Friday, June 9, 2006
Many locations, including those in California and Virginia, are allowing hybrid car drivers to use lanes that are otherwise reserved exclusively for car-pool vehicles. This is bad policy, I suggest.
The reason for car-pool lanes is to relieve traffic congestion by encouraging shared riding and alternative means of transportation. Driving a hybrid, however, does not serve these goals -- indeed, with new hybrid SUVs, the low-emission vehicles aren't necessarily smaller cars that take up less space, and driving a hybrid does not mean that one drives less often. The benefits of hybrid vehicles is that they are fuel efficient and pollute less (I look forward to buying one once my '98 Saturn gives up). Although government encourages these benefits of hybrids, government also encourages people to contribute to charities and to eat their vegetables. Should these worthy acts entitle one to drive in the car-pool lanes?

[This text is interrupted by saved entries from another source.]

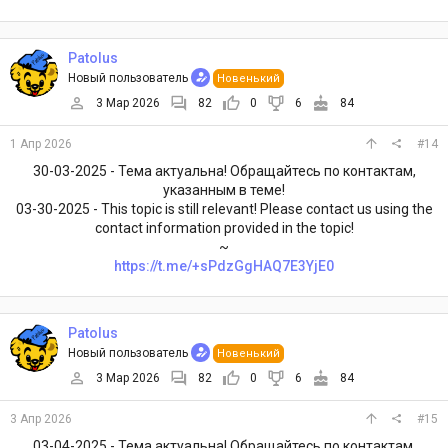
Patolus
Новый пользователь
Новенький
3 Мар 2026
82
0
6
84
1 Апр 2026
#14
30-03-2025 - Тема актуальна! Обращайтесь по контактам,
указанным в теме!
03-30-2025 - This topic is still relevant! Please contact us using the
contact information provided in the topic!
~
https://t.me/+sPdzGgHAQ7E3YjE0
Patolus
Новый пользователь
Новенький
3 Мар 2026
82
0
6
84
3 Апр 2026
#15
03-04-2025 - Тема актуальна! Обращайтесь по контактам,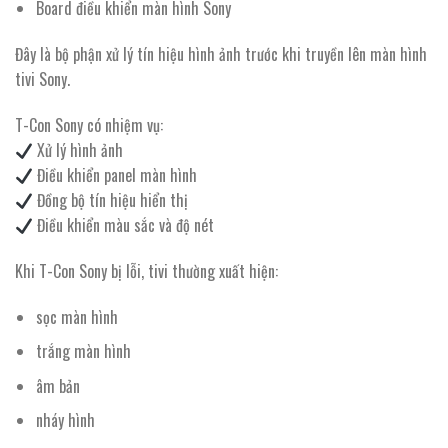
Board điều khiển màn hình Sony
Đây là bộ phận xử lý tín hiệu hình ảnh trước khi truyền lên màn hình
tivi Sony.
T-Con Sony có nhiệm vụ:
Xử lý hình ảnh
Điều khiển panel màn hình
Đồng bộ tín hiệu hiển thị
Điều khiển màu sắc và độ nét
Khi T-Con Sony bị lỗi, tivi thường xuất hiện:
sọc màn hình
trắng màn hình
âm bản
nháy hình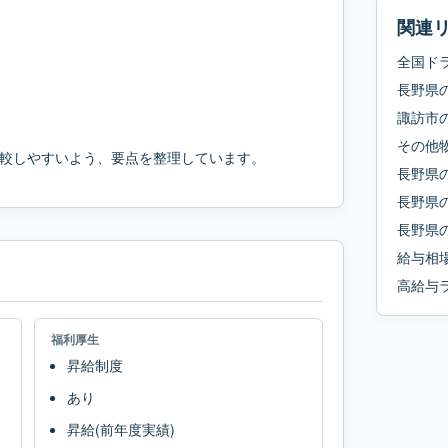
関連
全国ド
長野県
諏訪市
その他
較しやすいよう、要点を整理しています。
長野県
長野県
長野県
給与相
高給与
福利厚生
昇給制度
あり
昇給(前年度実績)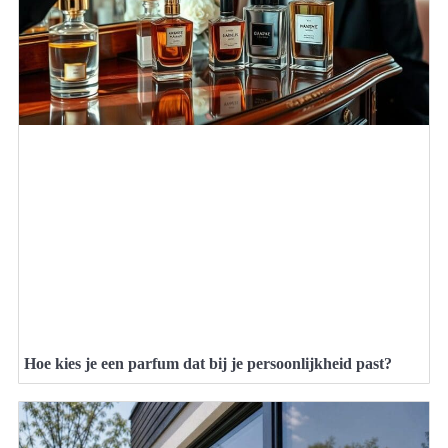
Hoe kies je een parfum dat bij je persoonlijkheid past?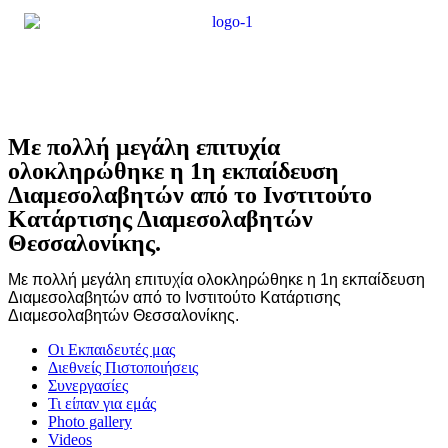
Με πολλή μεγάλη επιτυχία
ολοκληρώθηκε η 1η εκπαίδευση
Διαμεσολαβητών από το Ινστιτούτο
Κατάρτισης Διαμεσολαβητών
Θεσσαλονίκης.
Με πολλή μεγάλη επιτυχία ολοκληρώθηκε η 1η εκπαίδευση
Διαμεσολαβητών από το Ινστιτούτο Κατάρτισης
Διαμεσολαβητών Θεσσαλονίκης.
Οι Εκπαιδευτές μας
Διεθνείς Πιστοποιήσεις
Συνεργασίες
Τι είπαν για εμάς
Photo gallery
Videos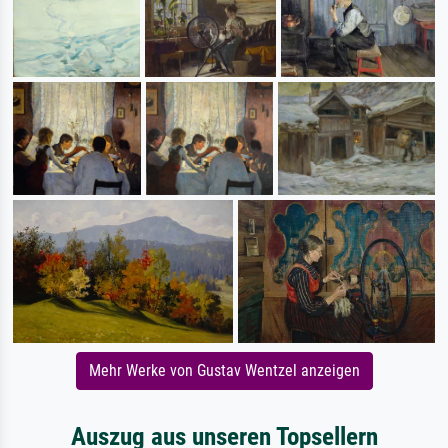
Mehr Werke von Gustav Wentzel anzeigen
Auszug aus unseren Topsellern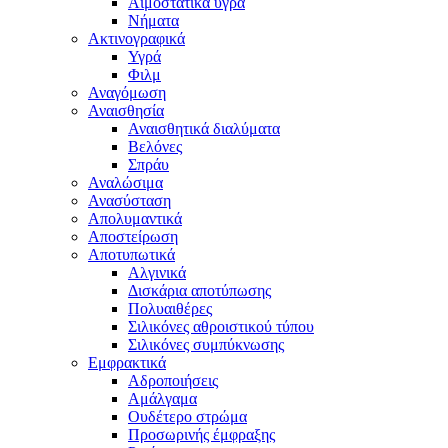
Αιμοστατικά υγρά
Νήματα
Ακτινογραφικά
Υγρά
Φιλμ
Αναγόμωση
Αναισθησία
Αναισθητικά διαλύματα
Βελόνες
Σπράυ
Αναλώσιμα
Ανασύσταση
Απολυμαντικά
Αποστείρωση
Αποτυπωτικά
Αλγινικά
Δισκάρια αποτύπωσης
Πολυαιθέρες
Σιλικόνες αθροιστικού τύπου
Σιλικόνες συμπύκνωσης
Εμφρακτικά
Αδροποιήσεις
Αμάλγαμα
Ουδέτερο στρώμα
Προσωρινής έμφραξης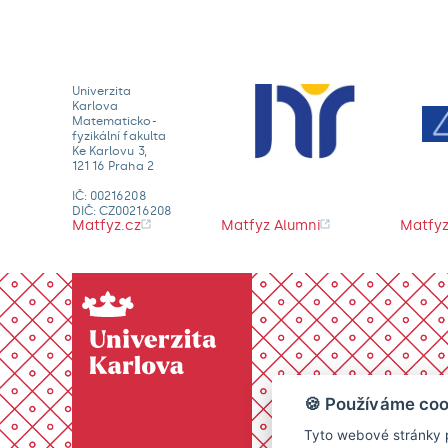
Univerzita
Karlova
Matematicko-
fyzikální fakulta
Ke Karlovu 3,
121 16 Praha 2
IČ: 00216208
DIČ: CZ00216208
Matfyz.cz
Matfyz Alumni
Matfyz
🍪 Používáme coo
Tyto webové stránky p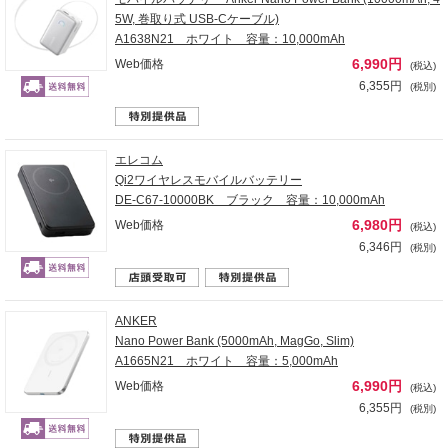
5W, 巻取り式 USB-Cケーブル)
A1638N21 ホワイト 容量：10,000mAh
6,990円
Web価格
(税込)
6,355円
(税別)
エレコム
Qi2ワイヤレスモバイルバッテリー
DE-C67-10000BK ブラック 容量：10,000mAh
6,980円
Web価格
(税込)
6,346円
(税別)
ANKER
Nano Power Bank (5000mAh, MagGo, Slim)
A1665N21 ホワイト 容量：5,000mAh
6,990円
Web価格
(税込)
6,355円
(税別)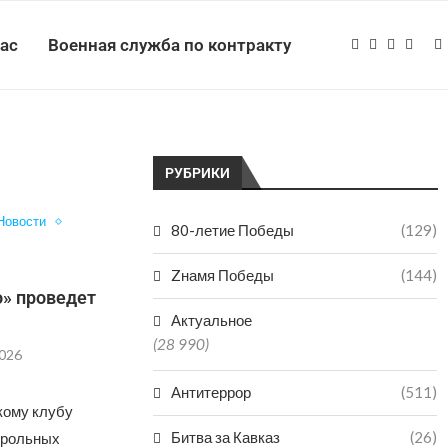
нас
Военная служба по контракту
РУБРИКИ
Новости
80-летие Победы
(129)
Zнамя Победы
(144)
» проведет
Актуальное
(28 990)
2026
Антитеррор
(511)
кому клубу
Битва за Кавказ
(26)
нтрольных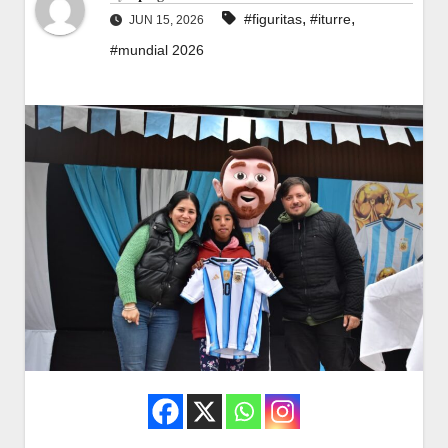
,
,
#figuritas
#iturre
JUN 15, 2026
#mundial 2026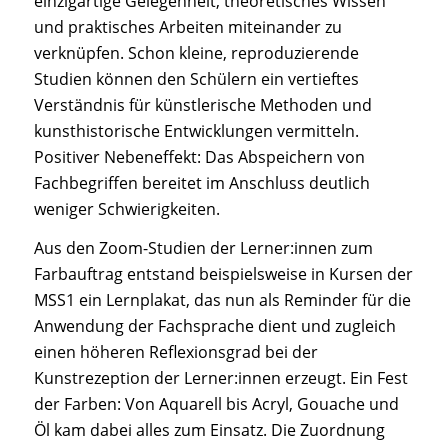
einzigartige Gelegenheit, theoretisches Wissen
und praktisches Arbeiten miteinander zu
verknüpfen. Schon kleine, reproduzierende
Studien können den Schülern ein vertieftes
Verständnis für künstlerische Methoden und
kunsthistorische Entwicklungen vermitteln.
Positiver Nebeneffekt: Das Abspeichern von
Fachbegriffen bereitet im Anschluss deutlich
weniger Schwierigkeiten.
Aus den Zoom-Studien der Lerner:innen zum
Farbauftrag entstand beispielsweise in Kursen der
MSS1 ein Lernplakat, das nun als Reminder für die
Anwendung der Fachsprache dient und zugleich
einen höheren Reflexionsgrad bei der
Kunstrezeption der Lerner:innen erzeugt. Ein Fest
der Farben: Von Aquarell bis Acryl, Gouache und
Öl kam dabei alles zum Einsatz. Die Zuordnung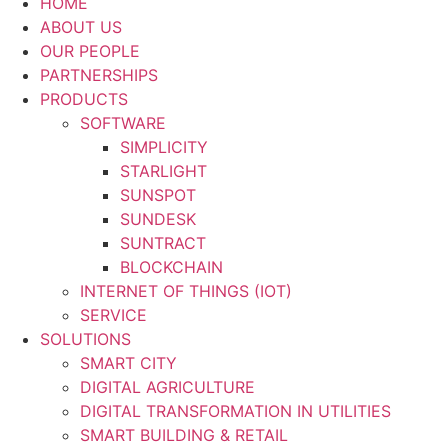
HOME
ABOUT US
OUR PEOPLE
PARTNERSHIPS
PRODUCTS
SOFTWARE
SIMPLICITY
STARLIGHT
SUNSPOT
SUNDESK
SUNTRACT
BLOCKCHAIN
INTERNET OF THINGS (IOT)
SERVICE
SOLUTIONS
SMART CITY
DIGITAL AGRICULTURE
DIGITAL TRANSFORMATION IN UTILITIES
SMART BUILDING & RETAIL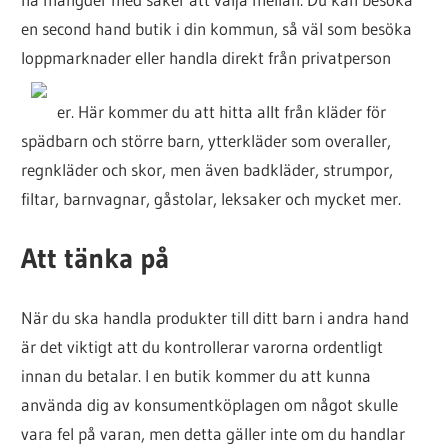
en second hand butik i din kommun, så väl som besöka
loppmarknader eller handla direkt från privatperson
er. Här kommer du att hitta allt från kläder för
spädbarn och större barn, ytterkläder som overaller,
regnkläder och skor, men även badkläder, strumpor,
filtar, barnvagnar, gåstolar, leksaker och mycket mer.
Att tänka på
När du ska handla produkter till ditt barn i andra hand
är det viktigt att du kontrollerar varorna ordentligt
innan du betalar. I en butik kommer du att kunna
använda dig av konsumentköplagen om något skulle
vara fel på varan, men detta gäller inte om du handlar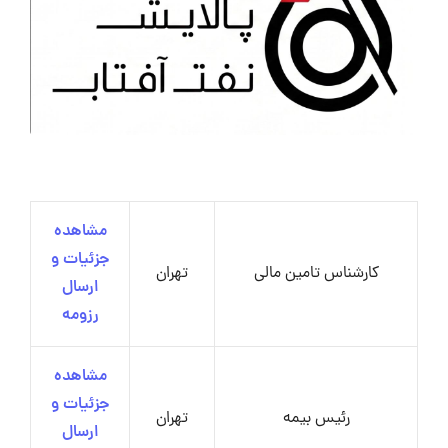
مشاهده
جزئیات و
کارشناس تامین مالی
تهران
ارسال
رزومه
مشاهده
جزئیات و
رئیس بیمه
تهران
ارسال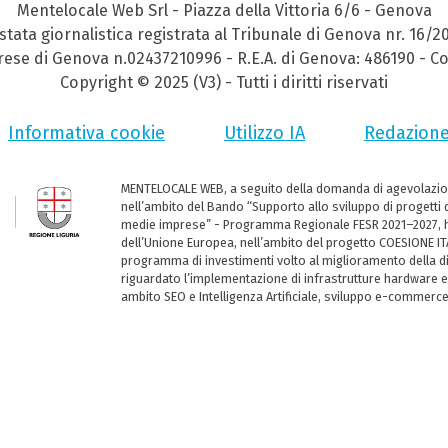
Mentelocale Web Srl - Piazza della Vittoria 6/6 - Genova
stata giornalistica registrata al Tribunale di Genova nr. 16/2
prese di Genova n.02437210996 - R.E.A. di Genova: 486190 - Co
Copyright © 2025 (V3) - Tutti i diritti riservati
Informativa cookie
Utilizzo IA
Redazion
MENTELOCALE WEB, a seguito della domanda di agevolazio
nell’ambito del Bando “Supporto allo sviluppo di progetti d
medie imprese” - Programma Regionale FESR 2021–2027, ha
dell’Unione Europea, nell’ambito del progetto COESIONE ITA
programma di investimenti volto al miglioramento della dig
riguardato l’implementazione di infrastrutture hardware e
ambito SEO e Intelligenza Artificiale, sviluppo e-commerc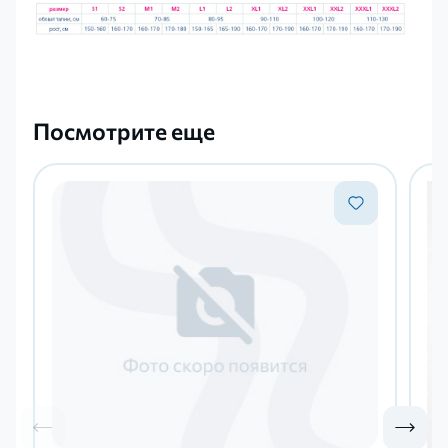
Посмотрите еще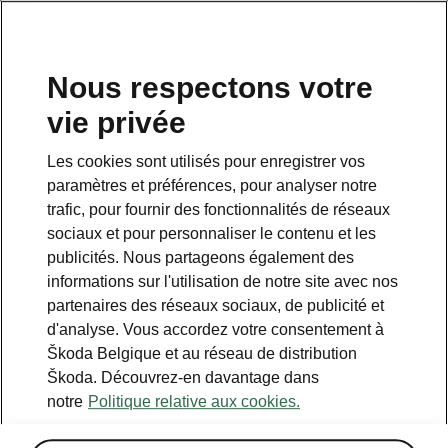
FR
Nous respectons votre
vie privée
Retour à la page principale
Les cookies sont utilisés pour enregistrer vos
Retour
paramètres et préférences, pour analyser notre
trafic, pour fournir des fonctionnalités de réseaux
sociaux et pour personnaliser le contenu et les
publicités. Nous partageons également des
informations sur l'utilisation de notre site avec nos
partenaires des réseaux sociaux, de publicité et
d'analyse. Vous accordez votre consentement à
Škoda Belgique et au réseau de distribution
Škoda. Découvrez-en davantage dans
Hiver
notre
Politique relative aux cookies.
• Pare-brise chauffant*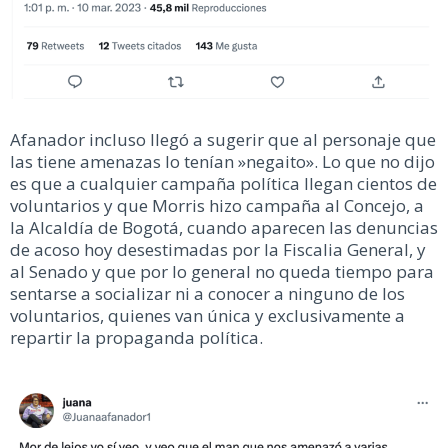
Afanador incluso llegó a sugerir que al personaje que
las tiene amenazas lo tenían »negaito». Lo que no dijo
es que a cualquier campaña política llegan cientos de
voluntarios y que Morris hizo campaña al Concejo, a
la Alcaldía de Bogotá, cuando aparecen las denuncias
de acoso hoy desestimadas por la Fiscalia General, y
al Senado y que por lo general no queda tiempo para
sentarse a socializar ni a conocer a ninguno de los
voluntarios, quienes van única y exclusivamente a
repartir la propaganda política.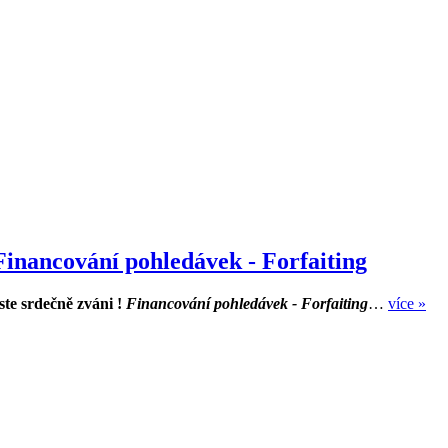
inancování pohledávek - Forfaiting
te srdečně zváni !
Financování pohledávek - Forfaiting
…
více »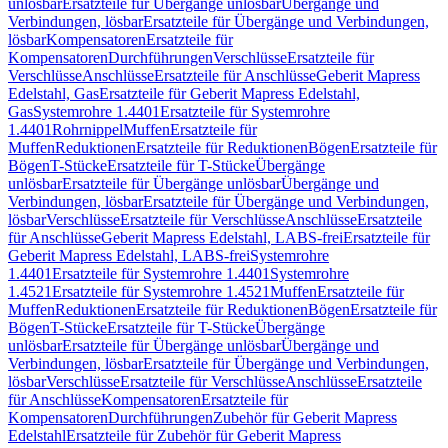
unlösbar
Ersatzteile für Übergänge unlösbar
Übergänge und
Verbindungen, lösbar
Ersatzteile für Übergänge und Verbindungen,
lösbar
Kompensatoren
Ersatzteile für
Kompensatoren
Durchführungen
Verschlüsse
Ersatzteile für
Verschlüsse
Anschlüsse
Ersatzteile für Anschlüsse
Geberit Mapress
Edelstahl, Gas
Ersatzteile für Geberit Mapress Edelstahl,
Gas
Systemrohre 1.4401
Ersatzteile für Systemrohre
1.4401
Rohrnippel
Muffen
Ersatzteile für
Muffen
Reduktionen
Ersatzteile für Reduktionen
Bögen
Ersatzteile für
Bögen
T-Stücke
Ersatzteile für T-Stücke
Übergänge
unlösbar
Ersatzteile für Übergänge unlösbar
Übergänge und
Verbindungen, lösbar
Ersatzteile für Übergänge und Verbindungen,
lösbar
Verschlüsse
Ersatzteile für Verschlüsse
Anschlüsse
Ersatzteile
für Anschlüsse
Geberit Mapress Edelstahl, LABS-frei
Ersatzteile für
Geberit Mapress Edelstahl, LABS-frei
Systemrohre
1.4401
Ersatzteile für Systemrohre 1.4401
Systemrohre
1.4521
Ersatzteile für Systemrohre 1.4521
Muffen
Ersatzteile für
Muffen
Reduktionen
Ersatzteile für Reduktionen
Bögen
Ersatzteile für
Bögen
T-Stücke
Ersatzteile für T-Stücke
Übergänge
unlösbar
Ersatzteile für Übergänge unlösbar
Übergänge und
Verbindungen, lösbar
Ersatzteile für Übergänge und Verbindungen,
lösbar
Verschlüsse
Ersatzteile für Verschlüsse
Anschlüsse
Ersatzteile
für Anschlüsse
Kompensatoren
Ersatzteile für
Kompensatoren
Durchführungen
Zubehör für Geberit Mapress
Edelstahl
Ersatzteile für Zubehör für Geberit Mapress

By mixing the goals of traffic relief and fuel/pollution, governments risk losing popular support, which has always been tenuous at best, for car-pool lanes.
Wednesday, June 7, 2006
Here are an uneducated easterner's thoughts -- perhaps ignorant, perhaps obvious -- about the land use plight of the American Indian tribes of the West. Traditionally, the tribes were either nomadic (such as the Apaches) or agricultural (such as the Hopis), often on marginal land. With their modern-day concentration on reservations -- often very poor land, of course -- the tribes were unable to continue a nomadic lifestyle and have found subsistence farming to be very difficult. Thus a young Indian is faced with a dilemma: the traditional way of living is all but impossible on the reservation, and joining the dominant, non-Indian economy means leaving one's culture behind. Today, of course, gambling has recently brought in a lot of money, and pleasant new houses are visible across Indian lands. But support through the money of gambling is not a culture ….
Tuesday, June 6, 2006
What kinds of commerce should cities encourage to revitalize their downtowns? I was recently in Albuquerque, which, like many sun belt cities, saw its old commercial downtown whither in the suburban age. New Mexico's biggest city has tried to revive its downtown with nostalgia: its Central Avenue was a stretch of the famous old Route 66 (eliminated by unromantic highway managers when Interstate 40 was run through the Southwest) and still holds a lot of interesting Art Deco buildings. But while the city tries advertising nostalgia, the successful new businesses I saw on Central Avenue were all youth-oriented: night clubs, dance spots, and hip bars. This is a lesson that policy makers and planners are often reluctant to understand: While it may be possible to lure single young people with few responsibilities to the bright lights of downtown, it is far harder to attract suburban families, who seem to prefer the big parking lots, short walks, and controlled atmosphere of the suburban realm.
Monday, June 5, 2006
One of the most thorny dilemmas of land use policy is the city park. For many years, downtown parks and squares have been magnets for the homeless, drug addicts, and other antisocial types, thus making them to anathema to the average citizen. In a less tolerant past, winos might have been told to "scram" by the cop walking the beat; by 1970, however, few cops patrolled the streets and the striking down of vagrancy laws restricted law's ability to regulate the parks. The shunning of urban parks by the average citizen was exacerbated both by suburbanization (auto-bound commuters saw no reason even to consider visiting an urban park) and the American attitude of favoring private space (homes and offices) over public space.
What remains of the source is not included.